Fig. 137. Church of San Miniato al Monte in Florence. With photos Alinari
The main monument of this style in Florence is the charming church of San Miniato al Monte, outside the city, on the mountain, and the baptistery, in the very center of the city. The first is a sample of a basilica of Tuscan-Romanesque style, the second is a central structure. The difference from ancient basilicas and baptisms is here and there in facing the external and internal wall surfaces with two-color stone slabs.
The church of San Miniato, built in the XI century, is a three-nave basilica without a transept, with an extensive crypt under the choir, which must be climbed through several steps (Fig. 137). The crypt is blocked by cross vaults, above the very church - open rafters of the roof. Corinthian columns between the naves in the longitudinal direction are connected to one another by semicircular arches. The place of every third column is occupied by a thick pillar, to which a half-column is attached on all four sides; The semi-columns, facing the middle nave, are taller than the others, and are connected by transverse arches over the middle nave. Inside, the top of the walls is decorated with simple geometric patterns of dark green marble on a white background, and the apse with elegant arcades on semi-columns. Outside, the front facade of the church reproduces its transverse section in noble proportions. The lower floor, wider, is dissected by five false arches resting on Corinthian columns. The gable of the narrower upper floor is supported by four fluted pilasters; between the middle pilasters, under a mosaic on a gold background, made in the Byzantine spirit, a window with a pediment was made, the side columns of which stand on Romanesque lions. Also characteristic of the Romanesque architecture is the eagle crowning the top of the pediment; but the figures of the "Atlanteans" (see vol. 1, fig. 320) on the sides of the fake-arched gallery under the gable are too tiny. Not all the details of this facade are organically interconnected, but in general it is effective and original.
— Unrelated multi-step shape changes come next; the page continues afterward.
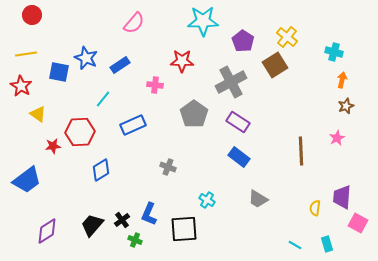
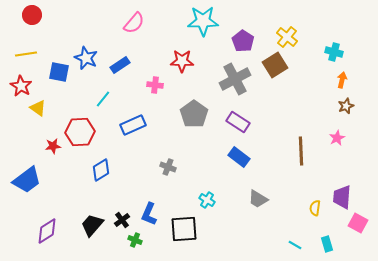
gray cross at (231, 82): moved 4 px right, 3 px up
yellow triangle at (38, 114): moved 6 px up
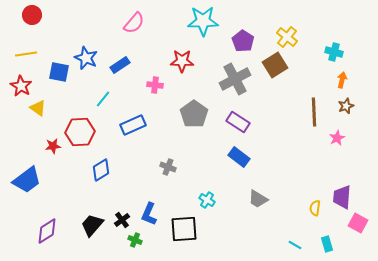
brown line at (301, 151): moved 13 px right, 39 px up
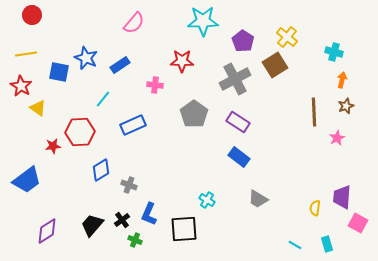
gray cross at (168, 167): moved 39 px left, 18 px down
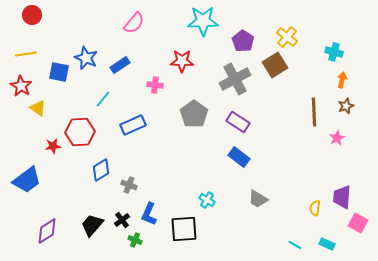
cyan rectangle at (327, 244): rotated 49 degrees counterclockwise
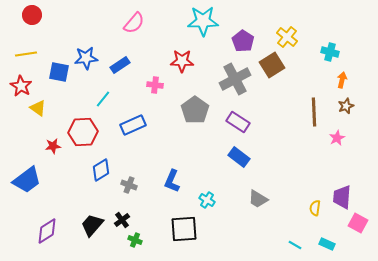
cyan cross at (334, 52): moved 4 px left
blue star at (86, 58): rotated 30 degrees counterclockwise
brown square at (275, 65): moved 3 px left
gray pentagon at (194, 114): moved 1 px right, 4 px up
red hexagon at (80, 132): moved 3 px right
blue L-shape at (149, 214): moved 23 px right, 33 px up
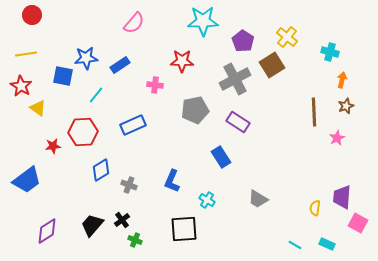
blue square at (59, 72): moved 4 px right, 4 px down
cyan line at (103, 99): moved 7 px left, 4 px up
gray pentagon at (195, 110): rotated 24 degrees clockwise
blue rectangle at (239, 157): moved 18 px left; rotated 20 degrees clockwise
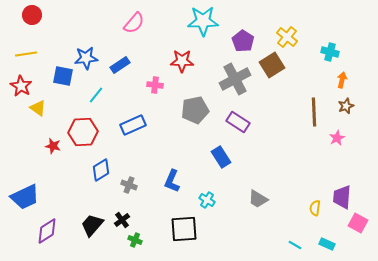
red star at (53, 146): rotated 21 degrees clockwise
blue trapezoid at (27, 180): moved 2 px left, 17 px down; rotated 12 degrees clockwise
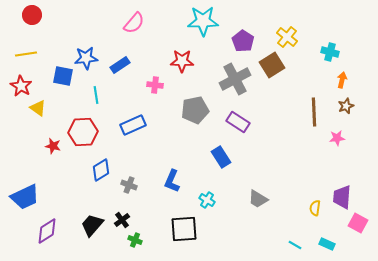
cyan line at (96, 95): rotated 48 degrees counterclockwise
pink star at (337, 138): rotated 21 degrees clockwise
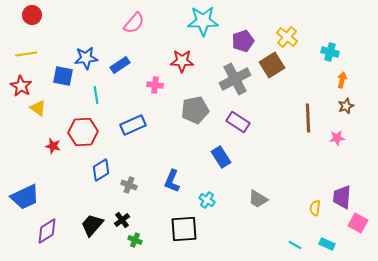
purple pentagon at (243, 41): rotated 20 degrees clockwise
brown line at (314, 112): moved 6 px left, 6 px down
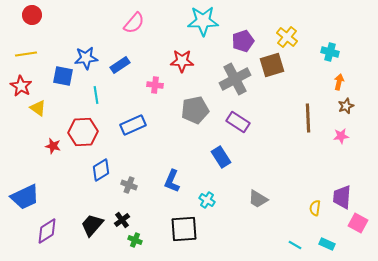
brown square at (272, 65): rotated 15 degrees clockwise
orange arrow at (342, 80): moved 3 px left, 2 px down
pink star at (337, 138): moved 4 px right, 2 px up
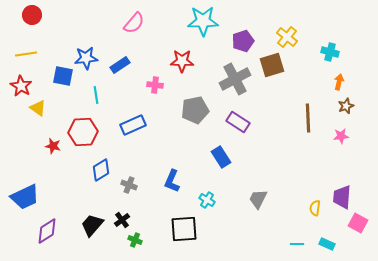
gray trapezoid at (258, 199): rotated 85 degrees clockwise
cyan line at (295, 245): moved 2 px right, 1 px up; rotated 32 degrees counterclockwise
Fig. 138. Pisa Cathedral with a baptistery (in the foreground, left) and a bell tower. With photos of Brodgy
The Florentine Baptistery, which has come down to us almost the same as it was in the XII century, represents inside an octagonal space covered by a single dome. Antique Corinthian granite columns, set in niche-like recesses of the walls and connected with each other by a direct entablature, form the lower tier, and pilasters alternating with semicircular arcades, dismember the upper tier of this room. The exterior walls of the baptistery are complemented in the following centuries. Thus, the wide crowning eaves belong to the XV century, that is, the Renaissance; but slender pilasters located in several tiers (pilasters of the middle tier are connected by semicircular arches), and the facing of all main planes by rows of multi-colored plates are among the most charming inventions of the Tuscan-Romanesque style.
Fig. 139. The interior of the Cathedral of Pisa. With photos of Brodgy
Finally, the famous Leaning Bell Tower of Pisa, erected by the German master Wilhelm of Innsbruck and Pisan Bonann (construction started in 1174), is surrounded on each of the six upper floors by an open, laced colonnade. “The principle of the Greeks,” said Jacob Burkgardt, “to encircle the building with a colonnade, as a living expression of wall roundness, was transferred here with great courage to a multi-storey building; these are not just galleries, but an ideal lining of the tower, representing in its own way no less a victory over the weight of the material than the German Gothic towers ”. With regard to architectural details, the Corinthian capitals of the ancient style are often giving way to more simple medieval forms. The general impression made by this whole group of buildings, which were investigated by P. Schumann and some others, was that it was antiquity, reworked freely and in an original way.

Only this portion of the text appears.